Dataset entries:

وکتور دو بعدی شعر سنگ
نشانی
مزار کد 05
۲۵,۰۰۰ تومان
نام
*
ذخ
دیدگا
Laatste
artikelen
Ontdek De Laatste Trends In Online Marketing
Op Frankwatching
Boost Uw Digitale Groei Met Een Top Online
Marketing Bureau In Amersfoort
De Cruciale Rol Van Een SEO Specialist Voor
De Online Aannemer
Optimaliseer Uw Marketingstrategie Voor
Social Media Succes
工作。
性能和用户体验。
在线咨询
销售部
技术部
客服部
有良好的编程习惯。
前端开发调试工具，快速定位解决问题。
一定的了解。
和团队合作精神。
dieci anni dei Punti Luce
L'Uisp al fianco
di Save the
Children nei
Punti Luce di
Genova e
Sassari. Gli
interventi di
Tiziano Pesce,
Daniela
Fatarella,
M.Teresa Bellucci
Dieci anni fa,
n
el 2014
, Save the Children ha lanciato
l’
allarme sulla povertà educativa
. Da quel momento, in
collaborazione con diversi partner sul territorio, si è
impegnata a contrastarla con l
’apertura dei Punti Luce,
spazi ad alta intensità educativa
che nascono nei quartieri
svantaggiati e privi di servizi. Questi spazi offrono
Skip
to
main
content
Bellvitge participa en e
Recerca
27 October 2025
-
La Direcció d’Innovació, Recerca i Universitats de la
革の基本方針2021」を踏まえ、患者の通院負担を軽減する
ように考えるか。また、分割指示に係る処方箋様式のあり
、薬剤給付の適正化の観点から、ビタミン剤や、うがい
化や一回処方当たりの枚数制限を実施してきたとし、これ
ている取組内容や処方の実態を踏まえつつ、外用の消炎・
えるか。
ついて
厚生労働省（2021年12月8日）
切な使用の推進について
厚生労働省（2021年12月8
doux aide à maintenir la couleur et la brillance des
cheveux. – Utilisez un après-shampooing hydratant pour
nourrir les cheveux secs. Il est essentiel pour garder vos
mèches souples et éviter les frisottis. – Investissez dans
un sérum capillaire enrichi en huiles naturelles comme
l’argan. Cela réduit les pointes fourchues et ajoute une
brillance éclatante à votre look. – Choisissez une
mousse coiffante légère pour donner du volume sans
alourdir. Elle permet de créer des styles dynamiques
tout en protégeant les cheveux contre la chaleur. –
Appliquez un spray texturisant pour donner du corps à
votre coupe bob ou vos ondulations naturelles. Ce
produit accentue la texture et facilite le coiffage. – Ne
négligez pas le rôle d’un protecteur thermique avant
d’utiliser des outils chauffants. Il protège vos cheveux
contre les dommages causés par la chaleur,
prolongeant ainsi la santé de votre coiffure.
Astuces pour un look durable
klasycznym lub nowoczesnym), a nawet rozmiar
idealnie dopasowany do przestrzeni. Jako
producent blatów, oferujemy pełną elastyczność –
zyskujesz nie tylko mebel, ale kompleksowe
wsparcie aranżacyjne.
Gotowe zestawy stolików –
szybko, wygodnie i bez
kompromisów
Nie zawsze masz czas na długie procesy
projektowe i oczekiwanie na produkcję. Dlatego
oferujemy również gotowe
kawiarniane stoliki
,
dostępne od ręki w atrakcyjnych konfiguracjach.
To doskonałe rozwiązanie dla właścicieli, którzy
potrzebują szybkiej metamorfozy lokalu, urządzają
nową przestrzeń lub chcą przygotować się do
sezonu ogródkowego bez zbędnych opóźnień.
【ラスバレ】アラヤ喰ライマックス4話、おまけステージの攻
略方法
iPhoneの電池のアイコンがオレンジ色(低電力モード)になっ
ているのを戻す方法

- **Exercise directions**:
Using the entries shown above, reproduce verbatim the lines from the line bearing "De Online Aannemer" to the line bearing "mèches souples et", inclusive.

- **Result**:
De Online Aannemer
Optimaliseer Uw Marketingstrategie Voor
Social Media Succes
工作。
性能和用户体验。
在线咨询
销售部
技术部
客服部
有良好的编程习惯。
前端开发调试工具，快速定位解决问题。
一定的了解。
和团队合作精神。
dieci anni dei Punti Luce
L'Uisp al fianco
di Save the
Children nei
Punti Luce di
Genova e
Sassari. Gli
interventi di
Tiziano Pesce,
Daniela
Fatarella,
M.Teresa Bellucci
Dieci anni fa,
n
el 2014
, Save the Children ha lanciato
l’
allarme sulla povertà educativa
. Da quel momento, in
collaborazione con diversi partner sul territorio, si è
impegnata a contrastarla con l
’apertura dei Punti Luce,
spazi ad alta intensità educativa
che nascono nei quartieri
svantaggiati e privi di servizi. Questi spazi offrono
Skip
to
main
content
Bellvitge participa en e
Recerca
27 October 2025
-
La Direcció d’Innovació, Recerca i Universitats de la
革の基本方針2021」を踏まえ、患者の通院負担を軽減する
ように考えるか。また、分割指示に係る処方箋様式のあり
、薬剤給付の適正化の観点から、ビタミン剤や、うがい
化や一回処方当たりの枚数制限を実施してきたとし、これ
ている取組内容や処方の実態を踏まえつつ、外用の消炎・
えるか。
ついて
厚生労働省（2021年12月8日）
切な使用の推進について
厚生労働省（2021年12月8
doux aide à maintenir la couleur et la brillance des
cheveux. – Utilisez un après-shampooing hydratant pour
nourrir les cheveux secs. Il est essentiel pour garder vos
mèches souples et éviter les frisottis. – Investissez dans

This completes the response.